### [Work task]
Filter these entries down to the lines that hold the word "impuseram", and show each of them.

### [Collected data]
══════════
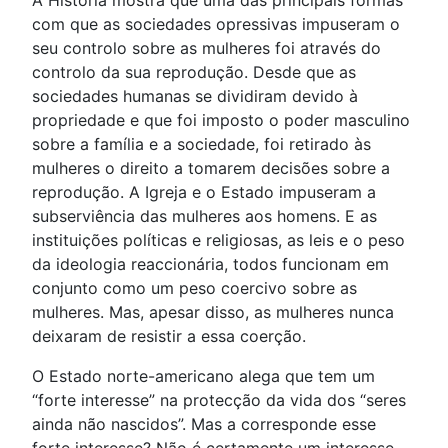
A História mostra que uma das principais formas
com que as sociedades opressivas impuseram o
seu controlo sobre as mulheres foi através do
controlo da sua reprodução. Desde que as
sociedades humanas se dividiram devido à
propriedade e que foi imposto o poder masculino
sobre a família e a sociedade, foi retirado às
mulheres o direito a tomarem decisões sobre a
reprodução. A Igreja e o Estado impuseram a
subserviência das mulheres aos homens. E as
instituições políticas e religiosas, as leis e o peso
da ideologia reaccionária, todos funcionam em
conjunto como um peso coercivo sobre as
mulheres. Mas, apesar disso, as mulheres nunca
deixaram de resistir a essa coerção.
O Estado norte-americano alega que tem um
“forte interesse” na protecção da vida dos “seres
ainda não nascidos”. Mas a corresponde esse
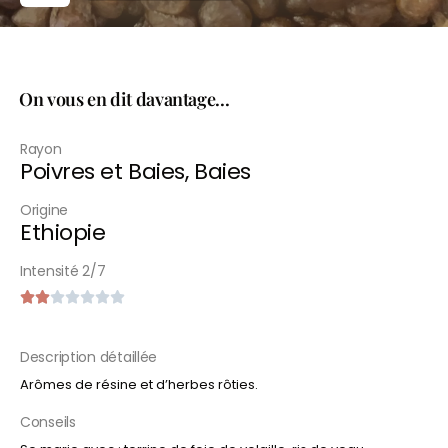
On vous en dit davantage...
Rayon
Poivres et Baies
,
Baies
Origine
Ethiopie
Intensité 2/7







Description détaillée
Arômes de résine et d’herbes rôties.
Conseils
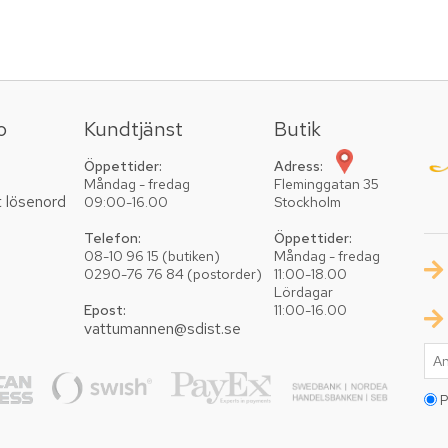
o
Kundtjänst
Butik
Öppettider:
Adress:
Måndag - fredag
Fleminggatan 35
t lösenord
09:00-16.00
Stockholm
Telefon:
Öppettider:
08-10 96 15 (butiken)
Måndag - fredag
0290-76 76 84 (postorder)
11:00-18.00
Lördagar
Epost:
11:00-16.00
vattumannen@sdist.se
P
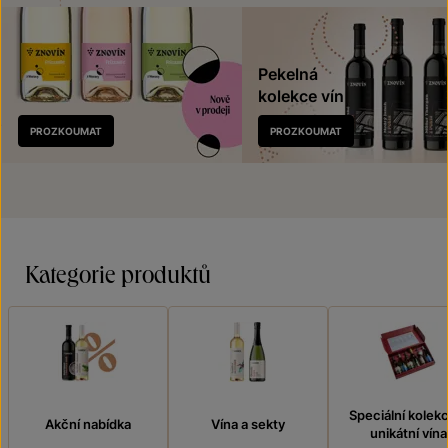
Pekelná
kolekce vín
Nově
PROZKOUMAT
PROZKOUMAT
v prodeji
Kategorie produktů
Speciální kolek
Akční nabídka
Vína a sekty
unikátní vína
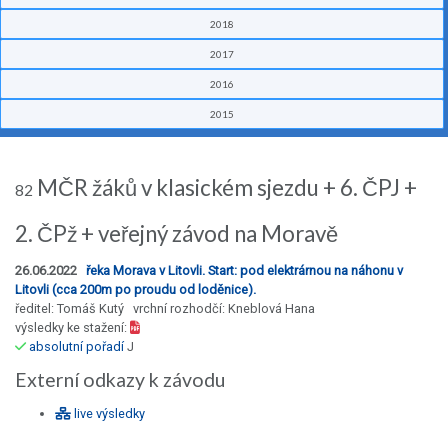
2018
2017
2016
2015
MČR žáků v klasickém sjezdu + 6. ČPJ +
82
2. ČPž + veřejný závod na Moravě
26.06.2022
řeka Morava v Litovli. Start: pod elektrárnou na náhonu v
Litovli (cca 200m po proudu od loděnice).
ředitel: Tomáš Kutý vrchní rozhodčí: Kneblová Hana
výsledky ke stažení:
absolutní pořadí
J
Externí odkazy k závodu
live výsledky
══════════
### [Task result]
com que as sociedades opressivas impuseram o
reprodução. A Igreja e o Estado impuseram a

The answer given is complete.